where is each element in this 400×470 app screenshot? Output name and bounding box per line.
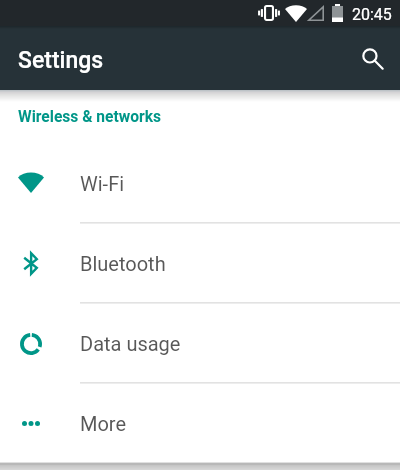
staticText: More [80,412,127,435]
button[interactable]: Wi-Fi [0,143,400,223]
staticText: Settings [18,47,104,74]
button[interactable]: Bluetooth [0,223,400,303]
staticText: Data usage [80,332,181,355]
button[interactable]: Search [344,26,400,90]
staticText: 20:45 [352,5,392,24]
button[interactable]: More [0,383,400,463]
staticText: Wi-Fi [80,172,125,195]
button[interactable]: Data usage [0,303,400,383]
staticText: Bluetooth [80,252,166,275]
staticText: Wireless & networks [18,108,162,126]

*What the task requires*
Because pictures are not wanted, give every entry above again exactly without them.

*Your solution*
where is each element in this 400×470 app screenshot? Output name and bounding box per line.
staticText: More [80,412,127,435]
button[interactable]: Wi-Fi [0,143,400,223]
staticText: Settings [18,47,104,74]
button[interactable]: Bluetooth [0,223,400,303]
staticText: Data usage [80,332,181,355]
button[interactable]: Search [344,26,400,90]
staticText: 20:45 [352,5,392,24]
button[interactable]: More [0,383,400,463]
staticText: Wi-Fi [80,172,125,195]
button[interactable]: Data usage [0,303,400,383]
staticText: Bluetooth [80,252,166,275]
staticText: Wireless & networks [18,108,162,126]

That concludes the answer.